箱はゆらゆら揺らめいた後、バタンっと音を立てて勢いよく倒れました。


「あいたたたたっ。もぉ、ゆっくりって言ったじゃないか。」


「ごめんね。最初はゆっくりできたんだけれども、途中から勢いがつきすぎちゃった。」


舞い立った砂埃にケホケホとせき込みながら、イヌは木箱からはい出してきて、ミルクの前にちょこんと座りました。


「でも、出してくれてありがとう。あの箱の中に入れられて、どうにも出られなくて困っていたんだ。」


「良かった。あなたを助けることが出来て。でもね、あなたって呼ぶのってちょっとヤダな。私の名前は、ミルク。ねぇ、あなたのお名前を教えてくれない?」


「あぁ、ボクの名前は、ポチっ。ネロ・アウグストゥス・ゲルマニクスっていうご主人様が、名づけてくれた由緒ある立派な名前なんだよ。」


「ふーん。そのネロっていうご主人様はどうしたの?」


「その・・・がっしりとした立ち耳の大型犬のほうが、良かったみたいで・・・。」


どうやら、ポチのご主人様は、木箱にポチを入れ路地の片隅に放置して居なくなったといういきさつのようでした。

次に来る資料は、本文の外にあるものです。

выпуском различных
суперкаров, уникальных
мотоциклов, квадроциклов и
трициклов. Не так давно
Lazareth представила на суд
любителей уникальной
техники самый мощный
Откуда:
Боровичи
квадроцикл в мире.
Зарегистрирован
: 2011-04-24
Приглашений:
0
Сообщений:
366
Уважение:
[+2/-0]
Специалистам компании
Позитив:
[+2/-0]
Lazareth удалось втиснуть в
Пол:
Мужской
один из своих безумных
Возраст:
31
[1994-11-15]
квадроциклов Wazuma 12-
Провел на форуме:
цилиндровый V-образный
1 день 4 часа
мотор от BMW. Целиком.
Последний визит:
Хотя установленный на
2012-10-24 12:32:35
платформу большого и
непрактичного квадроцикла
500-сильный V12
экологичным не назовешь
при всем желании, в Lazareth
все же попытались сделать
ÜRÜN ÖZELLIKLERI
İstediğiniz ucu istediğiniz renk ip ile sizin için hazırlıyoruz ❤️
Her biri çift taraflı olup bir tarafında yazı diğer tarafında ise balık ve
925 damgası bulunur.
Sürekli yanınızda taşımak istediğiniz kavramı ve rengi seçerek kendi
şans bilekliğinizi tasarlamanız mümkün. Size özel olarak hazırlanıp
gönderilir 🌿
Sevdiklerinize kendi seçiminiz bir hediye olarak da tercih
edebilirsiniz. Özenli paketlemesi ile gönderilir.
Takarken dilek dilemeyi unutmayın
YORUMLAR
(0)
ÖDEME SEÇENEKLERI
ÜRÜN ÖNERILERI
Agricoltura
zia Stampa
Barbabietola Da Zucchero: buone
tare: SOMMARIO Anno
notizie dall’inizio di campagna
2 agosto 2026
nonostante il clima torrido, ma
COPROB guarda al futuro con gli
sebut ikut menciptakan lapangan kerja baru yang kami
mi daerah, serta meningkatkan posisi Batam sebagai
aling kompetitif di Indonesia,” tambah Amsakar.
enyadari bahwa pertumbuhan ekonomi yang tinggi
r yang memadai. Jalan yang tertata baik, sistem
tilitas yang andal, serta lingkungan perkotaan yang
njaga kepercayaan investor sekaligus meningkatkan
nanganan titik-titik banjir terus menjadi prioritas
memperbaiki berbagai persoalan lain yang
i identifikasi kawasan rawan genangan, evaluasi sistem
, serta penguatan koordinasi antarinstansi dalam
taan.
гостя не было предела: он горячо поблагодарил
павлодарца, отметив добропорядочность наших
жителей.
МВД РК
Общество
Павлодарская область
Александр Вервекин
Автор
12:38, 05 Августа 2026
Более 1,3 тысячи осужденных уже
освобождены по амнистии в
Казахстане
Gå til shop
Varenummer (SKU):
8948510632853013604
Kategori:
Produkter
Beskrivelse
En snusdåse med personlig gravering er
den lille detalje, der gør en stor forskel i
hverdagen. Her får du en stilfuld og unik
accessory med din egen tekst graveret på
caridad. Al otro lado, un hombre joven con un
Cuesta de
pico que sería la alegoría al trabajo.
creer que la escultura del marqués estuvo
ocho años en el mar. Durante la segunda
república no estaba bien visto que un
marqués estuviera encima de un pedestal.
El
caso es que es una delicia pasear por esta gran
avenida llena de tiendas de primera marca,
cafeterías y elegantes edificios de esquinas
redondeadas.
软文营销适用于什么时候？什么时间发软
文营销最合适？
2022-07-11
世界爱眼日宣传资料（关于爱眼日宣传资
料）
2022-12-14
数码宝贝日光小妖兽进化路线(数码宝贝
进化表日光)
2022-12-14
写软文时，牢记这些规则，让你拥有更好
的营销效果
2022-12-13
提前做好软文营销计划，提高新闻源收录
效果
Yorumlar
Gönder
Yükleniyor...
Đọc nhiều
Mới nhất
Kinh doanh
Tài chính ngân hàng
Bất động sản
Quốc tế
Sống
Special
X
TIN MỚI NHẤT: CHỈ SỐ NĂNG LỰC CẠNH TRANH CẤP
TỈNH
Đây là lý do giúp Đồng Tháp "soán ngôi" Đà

かわいそうに。ポチは、こんなに可愛らしい子なのに・・・。


ミルクは、ポチの頭を軽くなでると言いました。


「ねぇ、ポチは、お腹がすいているんだよね。私もそうなの。一緒に食べ物を探しに行かない?」


ポチが、ご主人に捨てられたらしいことに気づいたミルクは、この路地を離れてどこか違う場所で食べ物を探す提案をしてみました。


「そうだね。ボク、暖かい場所に行きたいな。だって、ここは、とっても寒いんだもの。」


北風のふき込むこの路地は、木箱という風を遮るものがなくなったポチにとって、とても寒かったのです。


うなずきあった2人は立ち上がり、路地を抜け大通りへと向かいました。


「きゃっ。」


「わっ。危ないっ。」


大通りに出た途端、ミルクとポチは、しりもちをついてしまいました。


すごいスピードでやって来た豪華な馬車とぶつかりそうになったのです。


それは、マリア・アントニア・ヨゼファ・ヨハンナという長い名前のお嬢様がのった馬車でした。


ミルクとポチにさえぎられ、急停止した馬車の窓から、マリアが、顔をのぞかせます。